Lampung Tengah — Kejaksaan Negeri (Kejari) Lampung Tengah resmi menerima pelimpahan tersangka dan barang bukti (Tahap II) perkara narkotika dari Direktorat Tindak Pidana Narkoba Bareskrim Polri. Kasus ini tergolong pengungkapan besar dengan barang bukti sabu mendekati 8 kilogram yang diduga berasal dari jaringan terorganisir lintas daerah.
Dalam perkara tersebut, aparat penegak hukum menetapkan tiga orang tersangka, yakni Meyka Saputra, Ari Setiawan alias Cilok, serta M. Andri Dwi Saputra yang penanganannya dipisahkan dalam berkas berbeda.

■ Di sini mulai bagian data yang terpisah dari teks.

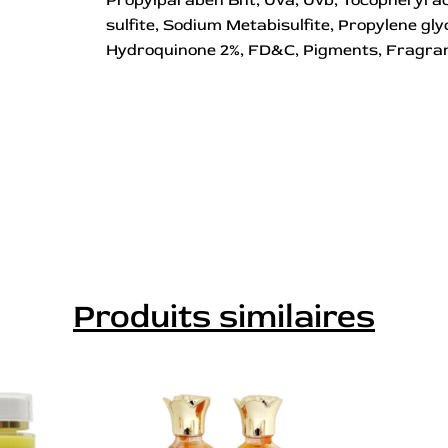
sulfite, Sodium Metabisulfite, Propylene gly
Hydroquinone 2%, FD&C, Pigments, Fragra
Produits similaires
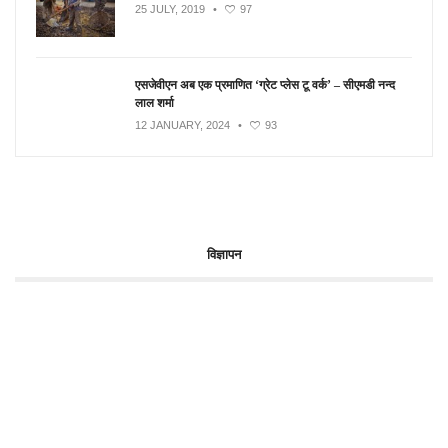
25 JULY, 2019
•
97
एसजेवीएन अब एक प्रमाणित ‘ग्रेट प्लेस टू वर्क’ – सीएमडी नन्द
लाल शर्मा
12 JANUARY, 2024
•
93
विज्ञापन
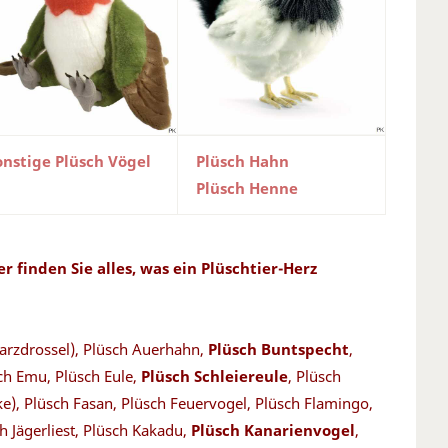
onstige Plüsch Vögel
Plüsch Hahn
Plüsch Henne
r finden Sie alles, was ein Plüschtier-Herz
arzdrossel),
Plüsch Auerhahn,
Plüsch Buntspecht
,
sch Emu, Plüsch Eule,
Plüsch Schleiereule
, Plüsch
ke), Plüsch Fasan, Plüsch Feuervogel, Plüsch Flamingo,
h Jägerliest, Plüsch Kakadu,
Plüsch Kanarienvogel
,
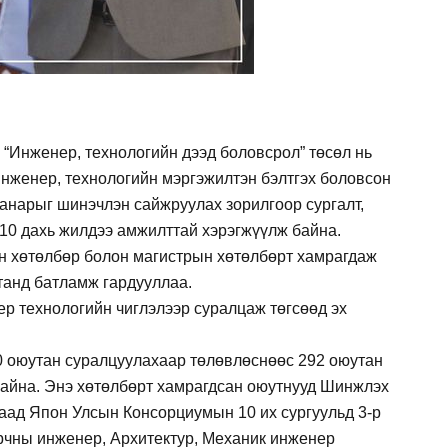
Инженер, технологийн дээд боловсрол” төсөл нь
инженер, технологийн мэргэжилтэн бэлтгэх боловсон
чанарыг шинэчлэн сайжруулах зорилгоор сургалт,
 10 дахь жилдээ амжилттай хэрэгжүүлж байна.
 хөтөлбөр болон магистрын хөтөлбөрт хамрагдаж
танд батламж гардууллаа.
р технологийн чиглэлээр суралцаж төгсөөд эх
0 оюутан суралцуулахаар төлөвлөснөөс 292 оюутан
байна. Энэ хөтөлбөрт хамрагдсан оюутнууд Шинжлэх
цаад Япон Улсын Консорциумын 10 их сургуульд 3-р
рчны инженер, Архитектур, Механик инженер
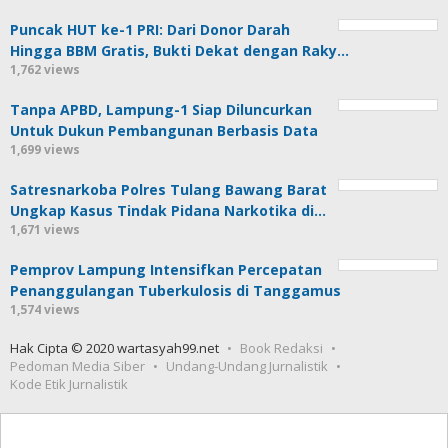
Puncak HUT ke-1 PRI: Dari Donor Darah
Hingga BBM Gratis, Bukti Dekat dengan Raky…
1,762 views
Tanpa APBD, Lampung-1 Siap Diluncurkan
Untuk Dukun Pembangunan Berbasis Data
1,699 views
Satresnarkoba Polres Tulang Bawang Barat
Ungkap Kasus Tindak Pidana Narkotika di…
1,671 views
Pemprov Lampung Intensifkan Percepatan
Penanggulangan Tuberkulosis di Tanggamus
1,574 views
Hak Cipta © 2020 wartasyah99.net
Book Redaksi
Pedoman Media Siber
Undang-Undang Jurnalistik
Kode Etik Jurnalistik
Seedbacklink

Sementara itu, dua nama lain yang diduga kuat terlibat dalam jaringan, yakni Bayu Wicaksono alias Ncek dan Erik, masih dalam status Daftar Pencarian Orang (DPO).
Kepala Seksi Intelijen Kejari Lampung Tengah, Alfa Dera, mewakili Kepala Kejaksaan Negeri Rita Susanti, menegaskan bahwa perkara ini menjadi atensi serius karena besarnya barang bukti serta pola peredaran yang terstruktur.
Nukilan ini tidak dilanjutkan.